Hypothesis Testing Large Data – Are Large Data Sets Inappropriate for Hypothesis Testing?

datasethypothesis testinglarge datasample-sizestatistical significance

In a recent article of Amstat News, the authors (Mark van der Laan and Sherri Rose) stated that "We know that for large enough sample sizes, every study—including ones in which the null hypothesis of no effect is true — will declare a statistically significant effect.".

Well, I for one didn't know that. Is this true? Does it mean that hypothesis testing is worthless for large data sets?

Best Answer

It is not true. If the null hypothesis is true then it will not be rejected more frequently at large sample sizes than small. There is an erroneous rejection rate that's usually set to 0.05 (alpha) but it is independent of sample size. Therefore, taken literally the statement is false. Nevertheless, it's possible that in some situations (even whole fields) all nulls are false and therefore all will be rejected if N is high enough. But is this a bad thing?

What is true is that trivially small effects can be found to be "significant" with very large sample sizes. That does not suggest that you shouldn't have such large samples sizes. What it means is that the way you interpret your finding is dependent upon the effect size and sensitivity of the test. If you have a very small effect size and highly sensitive test you have to recognize that the statistically significant finding may not be meaningful or useful.

Given some people don't believe that a test of the null hypothesis, when the null is true, always has an error rate equal to the cutoff point selected for any sample size, here's a simple simulation in R proving the point. Make N as large as you like and the rate of Type I errors will remain constant.

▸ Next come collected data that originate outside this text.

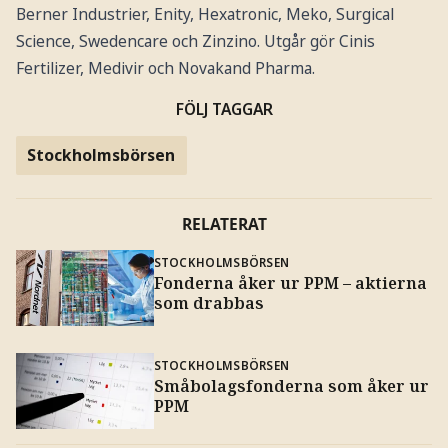
Berner Industrier, Enity, Hexatronic, Meko, Surgical
Science, Swedencare och Zinzino. Utgår gör Cinis
Fertilizer, Medivir och Novakand Pharma.
FÖLJ TAGGAR
Stockholmsbörsen
RELATERAT
STOCKHOLMSBÖRSEN
Fonderna åker ur PPM – aktierna
som drabbas
STOCKHOLMSBÖRSEN
Småbolagsfonderna som åker ur
PPM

# number of subjects in each condition
n <- 100
# number of replications of the study in order to check the Type I error rate
nsamp <- 10000

ps <- replicate(nsamp, {
    #population mean = 0, sd = 1 for both samples, therefore, no real effect
    y1 <- rnorm(n, 0, 1) 
    y2 <- rnorm(n, 0, 1)
    tt <- t.test(y1, y2, var.equal = TRUE)
    tt$p.value
})
sum(ps < .05) / nsamp

# ~ .05 no matter how big n is. Note particularly that it is not an increasing value always finding effects when n is very large.